Ferrari Timing Belt Replacement Process: Nuances and Costs
Merlin Auto Group Team March 2020
As an exotic vehicle with an emphasis on performance, Ferraris rely on precision. The slightest deviation in structural integrity and/or assembly can result in catastrophic failures – extremely costly failures, we should add.
One critical area of a Ferrari engine is timing. Ferrari timing belts are notorious among owners as a trouble area – one that demands regular servicing on a more frequent basis than your standard vehicle.
Let’s explore the nuances and costs of Ferrari timing belt replacement service.
What is a Timing Belt?
Having a mechanically sound mind is not a necessity for the majority of car owners. Every morning they can get into their cars, commute, and pay no mind of mechanics until the check engine light comes on.
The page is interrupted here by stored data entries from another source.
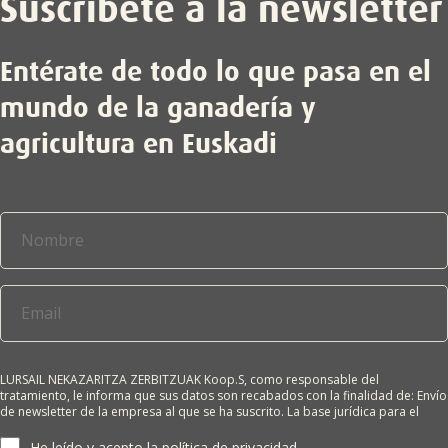
Suscríbete a la newsletter
Entérate de todo lo que pasa en el
mundo de la ganadería y
agricultura en Euskadi
LURSAIL NEKAZARITZA ZERBITZUAK Koop.S, como responsable del
tratamiento, le informa que sus datos son recabados con la finalidad de: Envío
de newsletter de la empresa al que se ha suscrito. La base jurídica para el
tratamiento es el consentimiento del interesado. Sus datos no se cederán a
terceros salvo obligación legal. Cualquier persona tiene derecho a solicitar el
He leído y acepto la
política de privacidad
.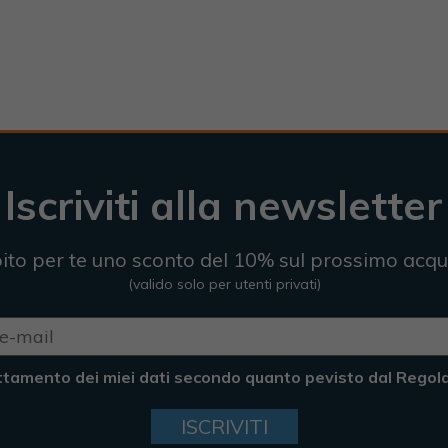
Iscriviti alla newsletter
ito per te uno sconto del 10% sul prossimo acqu
(valido solo per utenti privati)
ttamento dei miei dati secondo quanto pevisto dal Rego
ISCRIVITI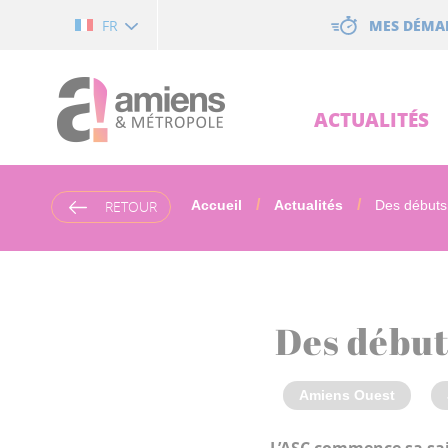
Cookies management panel
MES DÉMA
FR
ACTUALITÉS
RETOUR
Accueil
Actualités
Des débuts 
Des débuts
Amiens Ouest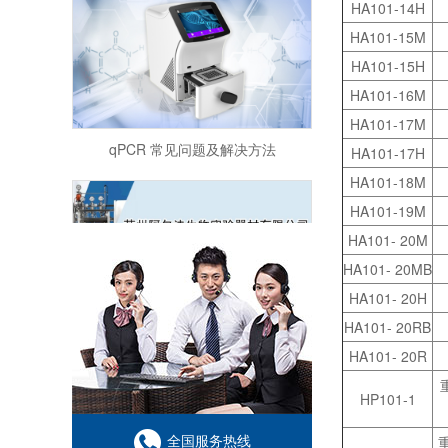
HA101-14H
HA101-15M
HA101-15H
HA101-16M
HA101-17M
qPCR 常见问题及解决方法
HA101-17H
HA101-18M
HA101-19M
HA101- 20M
HA101- 20MB
HA101- 20H
抗体生产中常用的实验室仪器实验试剂实验耗材一览表
HA101- 20RB
HA101- 20R
HP101-1
全国服务热线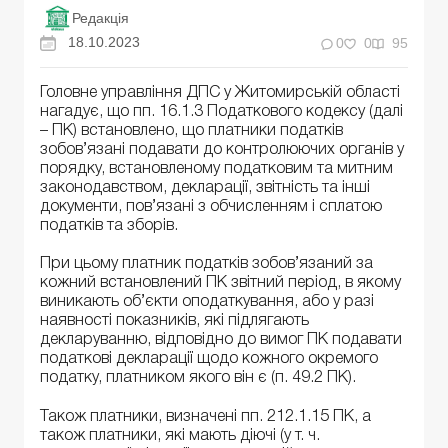
Редакція
18.10.2023
0
0
95
Головне управління ДПС у Житомирській області
нагадує, що пп. 16.1.3 Податкового кодексу (далі
– ПК) встановлено, що платники податків
зобов’язані подавати до контролюючих органів у
порядку, встановленому податковим та митним
законодавством, декларації, звітність та інші
документи, пов’язані з обчисленням і сплатою
податків та зборів.
При цьому платник податків зобов’язаний за
кожний встановлений ПК звітний період, в якому
виникають об’єкти оподаткування, або у разі
наявності показників, які підлягають
декларуванню, відповідно до вимог ПК подавати
податкові декларації щодо кожного окремого
податку, платником якого він є (п. 49.2 ПК).
Також платники, визначені пп. 212.1.15 ПК, а
також платники, які мають діючі (у т. ч.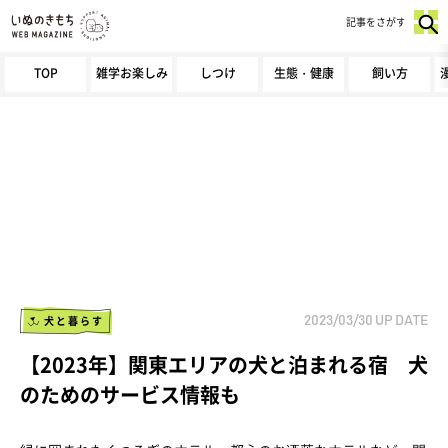
記事をさがす
TOP
雑学お楽しみ
しつけ
生態・健康
飼い方
犬と暮らす
2023/03/30
UP DATE
【2023年】関東エリアの犬と泊まれる宿 犬
のためのサービス情報も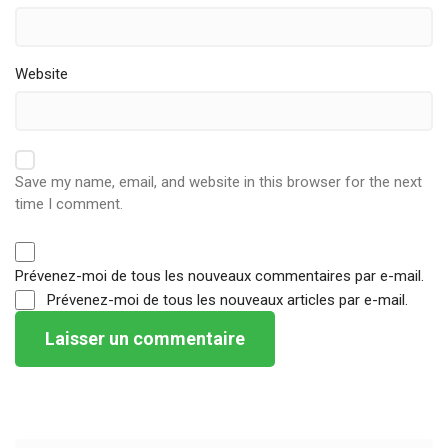
Website
Save my name, email, and website in this browser for the next
time I comment.
Prévenez-moi de tous les nouveaux commentaires par e-mail.
Prévenez-moi de tous les nouveaux articles par e-mail.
Most Ferrari owners like you have a different mindset, though. To own and operate these exotics, you naturally appreciate and understand the fundamentals of the maintenance.
The timing belt of your Ferrari is what links together the operation of the engine’s valves and pistons. As the crankshaft rotates, the pistons cycle up and down within the cylinder. To optimally function, the cycle of the camshafts must be in proper alignment to open and close the valves at the right time.
This is a mechanical linkage between the crankshaft and camshaft, and with a Ferrari or any vehicle really, the timing of the valve operation is critical to engine performance and longevity. In most cases, manufacturers suggest servicing the timing belt or chain every 60,000-100,000 miles.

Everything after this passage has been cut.